Only six of us showed up, but since we had to do it all indoors, that was probably good. We used ProChem One Shot dyes and KnitPicks worsted and fingering weight dyeable yarn.

I was favourably impressed with the yarn quality, actually. The fingering weight is very soft and the yardage is a great value - over 400 yards in a skein, enough for a pair of socks. The worsted was also nice and soft and took the dye well. It was about 220 yards/skein, so I toyed with the idea of dyeing three skeins for a clapotis, but am not sure if I'm ready to tackle that yet.

We used a microwave and plastic casserole dishes and experimented with a variety of techniques. Some of the yarns were painted (using hair dye bottles) flat on plastic; we rewound some skeins into longer (2 metre) skeins and painted those; my mom tried winding some into a 42" skein and painting the skein on the niddy-noddy; my sister and I tried coiling a skein into a circle and painting it in pie wedges; and of course we tried the ball winder method (the bottom of the ball one colour, the top of the ball another colour). I went up today to take pictures and we tried a somewhat different technique with a ball-wound skein - we painted that skein in wedges, like a pie, instead of top and bottom.

Pictures! I took one of the skeins so I could see that the different techniques looked like in the skein, then tried to take pictures of each skein so that I could see what the techniques looked like "flat," as it were.



1 & 2 - ball wound and dyed. 1 was dyed with cherry red on the bottom and maize yellow on the top. 2 was dyed with mountain aqua, kiwi green, and then we squirted bright orange into the middle of the skein and cooked it some more.

3 & 4 - painted skeins. 3 was the skein Mom painted on the niddy-noddy. We think she got pastel-like colours because the yarn was under tension when she painted it. 4 was a 2 meter skein that we attempted to paint like a Koigu skein.

5 - the skein we coiled into a circle and painted in pie wedges. We did three different shades of green and filled in with some indigo and some bright orange.

6 - the "test" skein we had on the table! Every time we mixed a colour, we tried it on this skein. At the end of the day, we looked at it and thought it was pretty cute, so we added a little more dye and cooked it too. ;-)

Individual pictures of the skeins can be found here:

1 and 2 | 3 and 4 | 5 and 6

Individual skeins:

1 | 2 | 3 | 4 | 5 | 6

This was so much fun. They are planning to dye some more on Weds. I might take the day off! I ordered some more dye yesterday when I got home too. We needed/used a lot more yellow than we thought we would, and we've discovered that colours like burgundy and teal and purple aren't all that easy to mix.
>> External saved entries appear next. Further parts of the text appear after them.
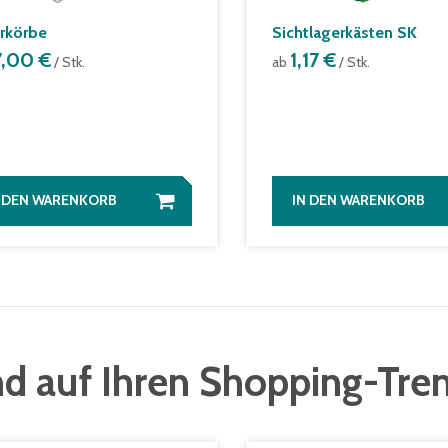
erkörbe
Sichtlagerkästen SK
7,00 €
1,17 €
/ Stk.
ab
/ Stk.
N DEN WARENKORB
IN DEN WARENKORB
d auf Ihren Shopping-Tre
There's a lovely maple leaf scarf at Earthfaire so tonight we tried to dye an autumn-colours skein for the pattern, which I ordered yesterday as well. I also think a lot of the projects in Lavish Laces could use this yarn, at least the fingering weight yarn.

Oh - I also took some pics of the unblocked (!) but still completed alpaca stole from Lavish Laces (it's the background knit in the yarn pictures above, but you can't see much of it). My daughter was a very willing model. I went ahead and started working on the Falling Leaves project in my grey handspun from Lavish Laces too. Go me!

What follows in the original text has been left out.